[Start of section]
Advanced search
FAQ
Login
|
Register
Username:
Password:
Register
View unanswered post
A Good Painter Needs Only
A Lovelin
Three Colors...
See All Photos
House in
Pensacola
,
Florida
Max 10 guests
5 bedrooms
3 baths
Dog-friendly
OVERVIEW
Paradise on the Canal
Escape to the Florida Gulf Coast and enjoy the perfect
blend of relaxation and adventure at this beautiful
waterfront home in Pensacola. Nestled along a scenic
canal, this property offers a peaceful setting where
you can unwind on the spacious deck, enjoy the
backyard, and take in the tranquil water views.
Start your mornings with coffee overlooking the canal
[End of section]
[Start of section]
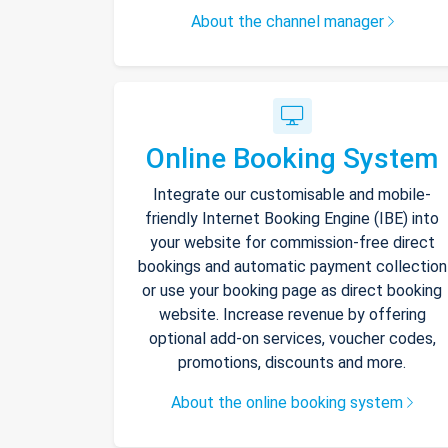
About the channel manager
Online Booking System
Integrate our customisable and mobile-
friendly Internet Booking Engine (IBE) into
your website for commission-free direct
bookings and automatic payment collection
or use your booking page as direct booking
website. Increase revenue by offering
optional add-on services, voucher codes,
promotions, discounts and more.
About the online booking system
[End of section]
Keep both end lines and retype everything in the records above from the line containing "View unanswered post" through the line containing "Start your mornings", exactly, with nothing else.

View unanswered post
A Good Painter Needs Only
A Lovelin
Three Colors...
See All Photos
House in
Pensacola
,
Florida
Max 10 guests
5 bedrooms
3 baths
Dog-friendly
OVERVIEW
Paradise on the Canal
Escape to the Florida Gulf Coast and enjoy the perfect
blend of relaxation and adventure at this beautiful
waterfront home in Pensacola. Nestled along a scenic
canal, this property offers a peaceful setting where
you can unwind on the spacious deck, enjoy the
backyard, and take in the tranquil water views.
Start your mornings with coffee overlooking the canal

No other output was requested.